Durante estes dez anos, o pau da crise bateu sobretudo nas costas dos países do sul, os PIGS como os britânicos depreciativamente nos tratam. A crise da dívida pública deixou Portugal e a Grécia de pantanas, mas também não deixou incólumes a Itália e a Espanha. Foram os países do sul, com a excepção de Portugal, que encaixaram o choque frontal da massa de emigrantes de todo o mundo a tentar chegar ao El Dorado europeu, fugindo da pobreza, da guerra e de ditaduras sanguinárias. E quando chega a pandemia, foram estes os países mais afectados pela pandemia e pelo confinamento. Tendo uma população mais envelhecida que a norma europeia, a mortandade sobretudo em Itália só deixou indiferente quem tem um coração de pedra.
De tanta pancada que levaram, os países do sul tiveram finalmente a sua folga quando a Rússia ameaçou cortar o fornecimento de gás à Alemanha. Como resposta, a União Europeia propôs uma redução colectiva de 15% do consumo, para minimizar o impacto. Mas o governo português aproveitou a folga para anunciar que estava contra, tal como o governo grego e o italiano. O governo espanhol foi mais atrevido e avisou que não foram os espanhóis que se aqueceram acima das suas possibilidades. Lá está, enquanto o pau está a bater nas costas dos outros, folgam as nossas.
Em parte é óbvio que estas declarações foram sobretudo para marcar o terreno e fazer demonstração de força antes das negociações de terça-feira. E prova disso é que no final do dia lá se chegou ao consenso, surpreendendo apenas quem chegou ontem vindo de Marte. À boa velha maneira europeia, todos os países concordam com a redução porque todos saíram de lá com isenções à medida das suas necessidades. As declarações dos países do sul, afinal, não foram mais do que um aproveitar da folga, agora que o pau está a bater nas costas dos outros.
O que é pena, pois perdeu-se uma boa oportunidade para cimentar a União Europeia. Em vez de vinganças mesquinhas, os governos do sul poderiam ter aproveitado a deixa e ter dito presente. Que sim senhor, que vamos colaborar e ajudar no que conseguirmos porque um dos nossos está a precisar de ajuda. Porque é isso que se espera que os países membros de uma união política, aduaneira e económica.
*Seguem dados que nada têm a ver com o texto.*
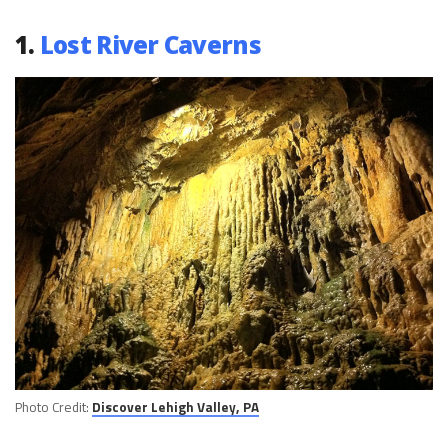
1.
Lost River Caverns
Photo Credit:
Discover Lehigh Valley, PA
A que aderiram de forma livre, e em muitos casos, após vários anos de duras negociações.
A Alemanha, entre outros, pôs-se a jeito ao aceitar a promiscuidade entre os seus políticos e os oligarcas russos? Sim, obviamente que sim. A Alemanha deu lições de moral durante a crise das dívidas soberanas? Claro, várias e repetidas vezes. A senhora Merkel deve bem ter sido a pessoa mais odiada no sul da Europa durante esses anos.
O que impressiona nesta ópera bufa, é que os governos tiveram uma oportunidade única de matar não dois, mas três coelhos de uma só cajadada. Poderiam ter feito declarações públicas de apoio, reforçando o sentimento de união europeu. E ao mesmo tempo mostrar que os acontecimentos de 2010 e 2011 são águas passadas. E manter a mesma força negocial porque a compra e distribuição de gás na Europa não se altera do dia para a noite. No caso ibérico, por exemplo, não há ligação entre a península e o resto do continente, e a construção de um gasoduto demoraria anos. Se a França estivesse de acordo, que não está.
Em vez disso preferiram gastar o cartucho em fogo de vista, trazendo ao cimo ressentimentos do passado. Esquecendo que se não fosse a Alemanha, em Junho de 2011 Portugal não teria dinheiro para pagar funcionários públicos nem pensões. E novamente se não fosse a Alemanha, não teriam chegado tão cedo as vacinas contra a Covid a Portugal. E o dinheiro da bazuca, que invariavelmente vamos estragar em inutilidades e corrupção, só chega porque a Alemanha deu o seu aval.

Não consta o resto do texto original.